Addiction To Opiates: Stronger And Deadlier
Prescription Drugs: Stronger and Deadlier
Prescription pain killers have been a huge problem in the United States for a long time and it is only getting worse.
People from all walks of life are experiencing the dark realities of opiate-based drug addiction. Many of those people are taking their dependency a couple steps further with heroin.
Unethical medical practices have been responsible for much the destructiveness of opioid addiction. Doctors over prescribe patients for whatever reason, seemingly either money or because they may not have the resources to treat patients effectively.
When people have developed an immunity to the effects of their medications, they seek heavier drugs with the same chemical structure to satisfy their needs. Whether it be a doctor or a drug cartel, somebody is always there to meet that desire for satisfaction, producing harder drugs that are potentially life threatening.
Whatever the case, it is costing lives, rich or poor, white or black, male or female, it is an epidemic of horrifying proportions.
The case of late Slipknot bassist Paul Gray
Iowa Supreme Court is set to hear the case of late Slipknot bassist Paul Gray on Tuesday.
Gray died in 2010 in a room at the TownePlace Suites Hotel in Johnston, Iowa, the band’s home state. The later autopsy revealed that the bass player’s cause of death was a morphine overdose as well as a “significant heart disease.”
His widow Brenna Gray filed a suit in 2014 which was dismissed because under Iowa state law, the suit was filed two years too late.
Now nearly six years later Gray’s attorney will be allowed to present their case in front of the Iowa Supreme Court, while attempting to sue Dr. Daniel Baldi for over prescribing her husband as well as eight others who died as a result of his alleged irresponsible practices.
Paul’s bandmates reported that they tried numerous times to admit him into treatment with not luck. They had several interventions with him as well.
Brenna revealed that Paul had finally agreed to enter a rehabilitation center the day before he died.
More and more people are getting prescribed drugs that have fatal side effects. Whether you are a famous rock star, an elderly person, teenager, housewife, etc., opiate/opioid addiction can and will affect you to the point of what can often seem like no return.

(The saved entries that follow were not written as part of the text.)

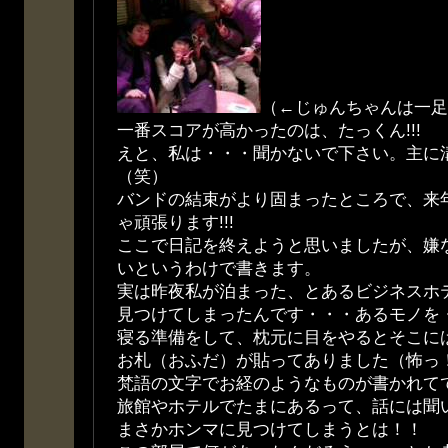
（←じゅんちゃんは一足
一番スコアが高かったのは、たっくん!!!
えと、私は・・・聞かないで下さい。主に
（笑）
バンドの結束がより固まったところで、来
ゃ頑張ります!!!
ここで日記を終えようと思いましたが、嫌
いというわけで書きます。
実は昨夜私が泊まった、とあるビジネスホ
見つけてしまったんです・・・あるモノを
寝る準備をして、枕元に目をやるとそこに
お札（おふだ）が貼ってありました（怖っ
梵語の文字でお経のようなものが書かれて
旅館やホテルでたまにあるって、話には聞
まさかホンマに見つけてしまうとは！！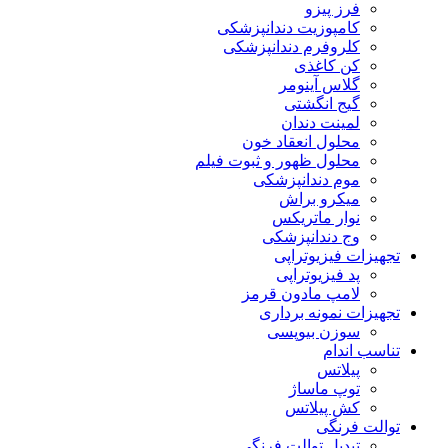
فرز پیزو
کامپوزیت دندانپزشکی
کلروفرم دندانپزشکی
کن کاغذی
گلاس آینومر
گیج انگشتی
لمینت دندان
محلول انعقاد خون
محلول ظهور و ثبوت فیلم
موم دندانپزشکی
میکرو براش
نوار ماتریکس
وج دندانپزشکی
تجهیزات فیزیوتراپی
پد فیزیوتراپی
لامپ مادون قرمز
تجهیزات نمونه برداری
سوزن بیوپسی
تناسب اندام
پیلاتس
توپ ماساژ
کش پیلاتس
توالت فرنگی
تبدیل توالت فرنگی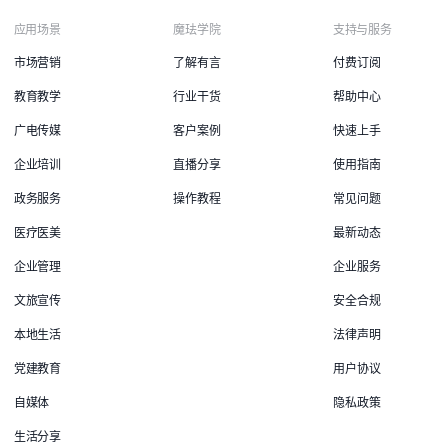
应用场景
魔珐学院
支持与服务
市场营销
了解有言
付费订阅
教育教学
行业干货
帮助中心
广电传媒
客户案例
快速上手
企业培训
直播分享
使用指南
政务服务
操作教程
常见问题
医疗医美
最新动态
企业管理
企业服务
文旅宣传
安全合规
本地生活
法律声明
党建教育
用户协议
自媒体
隐私政策
生活分享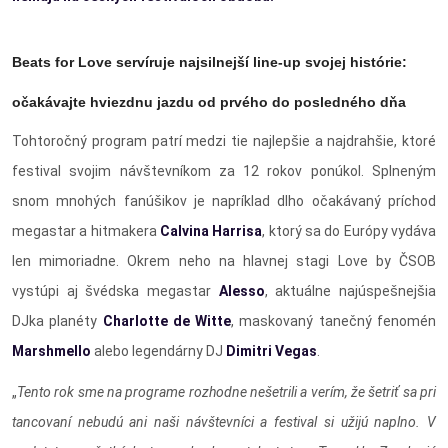
Beats for Love servíruje najsilnejší line-up svojej histórie:
očakávajte hviezdnu jazdu od prvého do posledného dňa
Tohtoročný program patrí medzi tie najlepšie a najdrahšie, ktoré
festival svojim návštevníkom za 12 rokov ponúkol. Splneným
snom mnohých fanúšikov je napríklad dlho očakávaný príchod
megastar a hitmakera
Calvina Harrisa
, ktorý sa do Európy vydáva
len mimoriadne. Okrem neho na hlavnej stagi Love by ČSOB
vystúpi aj švédska megastar
Alesso
, aktuálne najúspešnejšia
DJka planéty
Charlotte de Witte
, maskovaný tanečný fenomén
Marshmello
alebo legendárny DJ
Dimitri Vegas
.
„
Tento rok sme na programe rozhodne nešetrili a verím, že šetriť sa pri
tancovaní nebudú ani naši návštevníci a festival si užijú naplno. V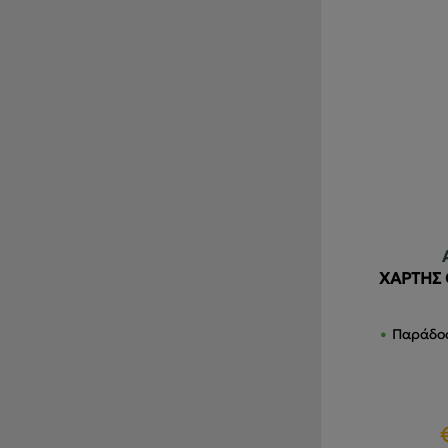
ΧΑΡΤΗΣ 
Παράδοσ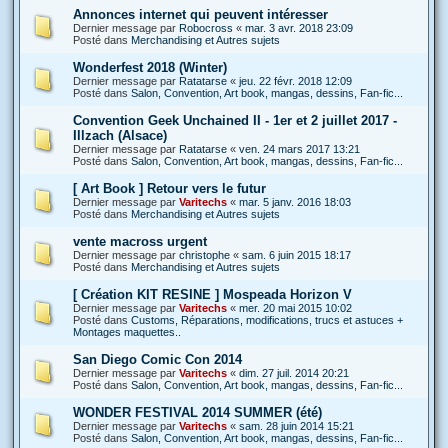
Annonces internet qui peuvent intéresser
Dernier message par
Robocross
«
mar. 3 avr. 2018 23:09
Posté dans
Merchandising et Autres sujets
Wonderfest 2018 (Winter)
Dernier message par
Ratatarse
«
jeu. 22 févr. 2018 12:09
Posté dans
Salon, Convention, Art book, mangas, dessins, Fan-fic...
Convention Geek Unchained II - 1er et 2 juillet 2017 -
Illzach (Alsace)
Dernier message par
Ratatarse
«
ven. 24 mars 2017 13:21
Posté dans
Salon, Convention, Art book, mangas, dessins, Fan-fic...
[ Art Book ] Retour vers le futur
Dernier message par
Varitechs
«
mar. 5 janv. 2016 18:03
Posté dans
Merchandising et Autres sujets
vente macross urgent
Dernier message par
christophe
«
sam. 6 juin 2015 18:17
Posté dans
Merchandising et Autres sujets
[ Création KIT RESINE ] Mospeada Horizon V
Dernier message par
Varitechs
«
mer. 20 mai 2015 10:02
Posté dans
Customs, Réparations, modifications, trucs et astuces +
Montages maquettes..
San Diego Comic Con 2014
Dernier message par
Varitechs
«
dim. 27 juil. 2014 20:21
Posté dans
Salon, Convention, Art book, mangas, dessins, Fan-fic...
WONDER FESTIVAL 2014 SUMMER (été)
Dernier message par
Varitechs
«
sam. 28 juin 2014 15:21
Posté dans
Salon, Convention, Art book, mangas, dessins, Fan-fic...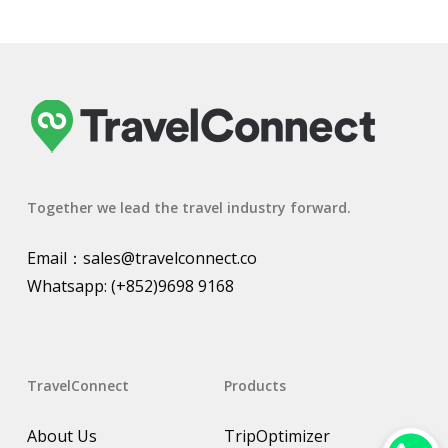
Together we lead the travel industry forward.
Email：
sales@travelconnect.co
Whatsapp:
(+852)9698 9168
TravelConnect
Products
About Us
TripOptimizer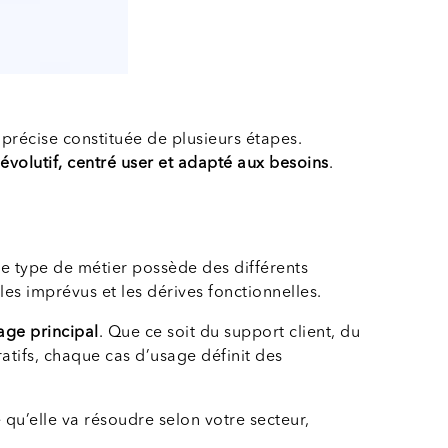
écise constituée de plusieurs étapes.
, évolutif, centré user et adapté aux besoins
.
ue type de métier possède des différents
es imprévus et les dérives fonctionnelles.
age principal
. Que ce soit du support client, du
ratifs, chaque cas d’usage définit des
qu’elle va résoudre selon votre secteur,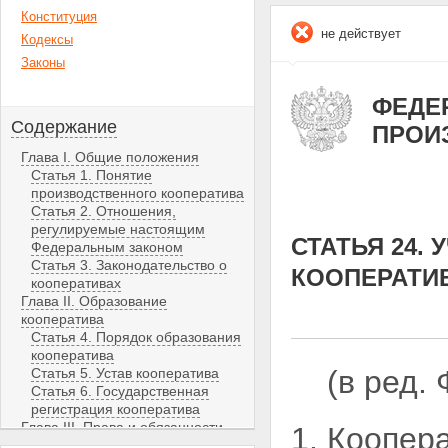
Конституция
не действует
Кодексы
Законы
ФЕДЕР
Содержание
ПРОИ
Глава I. Общие положения
Статья 1. Понятие
производственного кооператива
Статья 2. Отношения,
регулируемые настоящим
СТАТЬЯ 24.
Федеральным законом
Статья 3. Законодательство о
КООПЕРАТИ
кооперативах
Глава II. Образование
кооператива
Статья 4. Порядок образования
кооператива
(в ред.
Статья 5. Устав кооператива
Статья 6. Государственная
регистрация кооператива
Глава III. Права и обязанности
1. Коопера
члена кооператива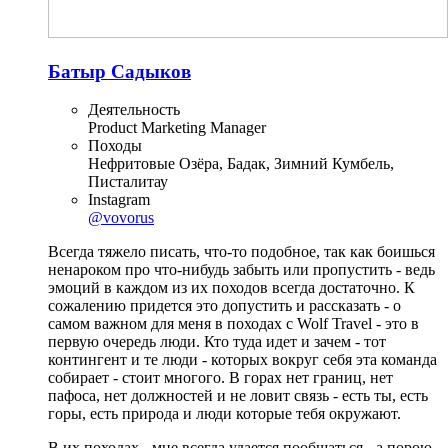
Батыр Садыков
Деятельность
Product Marketing Manager
Походы
Нефритовые Озёра, Бадак, Зимний Кумбель,
Писталитау
Instagram
@vovorus
Всегда тяжело писать, что-то подобное, так как боишься
ненароком про что-нибудь забыть или пропустить - ведь
эмоций в каждом из их походов всегда достаточно. К
сожалению придется это допустить и рассказать - о
самом важном для меня в походах с Wolf Travel - это в
первую очередь люди. Кто туда идет и зачем - тот
контингент и те люди - которых вокруг себя эта команда
собирает - стоит многого. В горах нет границ, нет
пафоса, нет должностей и не ловит связь - есть ты, есть
горы, есть природа и люди которые тебя окружают.
В их походах - мне всегда удается пообщаться - а порою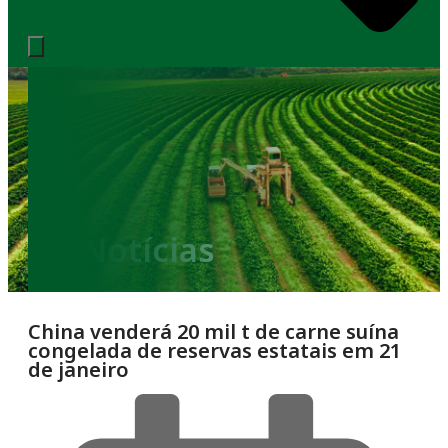
Notícias
China venderá 20 mil t de carne suína
congelada de reservas estatais em 21
de janeiro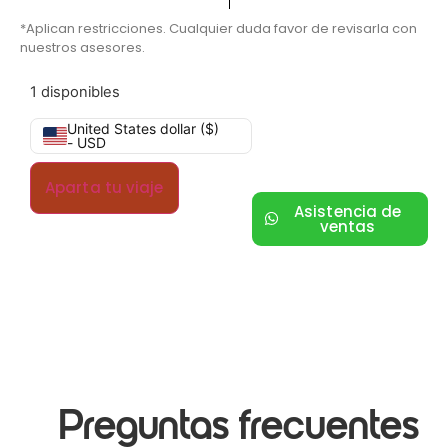
*Aplican restricciones. Cualquier duda favor de revisarla con
nuestros asesores.
1 disponibles
United States dollar ($)
- USD
Aparta tu viaje
Asistencia de
ventas
Preguntas frecuentes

This is not an issue that discriminates. Thousands of people in the United States are carelessly prescribed dangerous medications every day. It is a problem that the government is now attempting to control by passing laws that limit the amount of prescription drugs a doctor can prescribe in a given time.
Though this sounds like a good idea on the surface, people are already facing the issue of developing tolerance for those medications. Because of its price, availability, and potency heroin has become the alternative to prescription drugs. There is speculation that these laws would just drive people to heroin quicker.
Heroin though seemingly making a comeback is still finite, while its demand is growing at a rapid pace.
And where there is a demand there will always be someone willing to take huge risks to provide a supply to suffice for money.
As the present drugs, specifically opiate-based drugs due to their physical dependent nature, lose their effectiveness, a new drug must enter the market legally or illegally in order to satisfy an extremely profitable demand.
A New Killer in Town
W-18 is a deadly street drug that has popped up in Canada. Its potency has been reported to being 10,000 times stronger than morphine, the drug that caused Paul Gray’s overdose, and 100 times stronger than fentanyl, a legal pain killer often used to treat breakthrough pain before a medical procedure and chronic pain patients.
This new drug has an even more dangerous aspect with respect to heroin due to the ability to being manufactured in a basement somewhere and not needing to be pulled from a plant indigenous to certain areas.
The best way to avoid being sucked into the dark world of opiate/opioid addiction is to not get involved in the first place. Many people have found healthier alternatives to these dangerous substances to treat chronic pain.
If you are already in the grips of this terrible disease, there is help wherever you are including rehab, detox, and intervention services.
Far too many people have had their lives cut short because of prescription and street drugs. Do not be a statistic.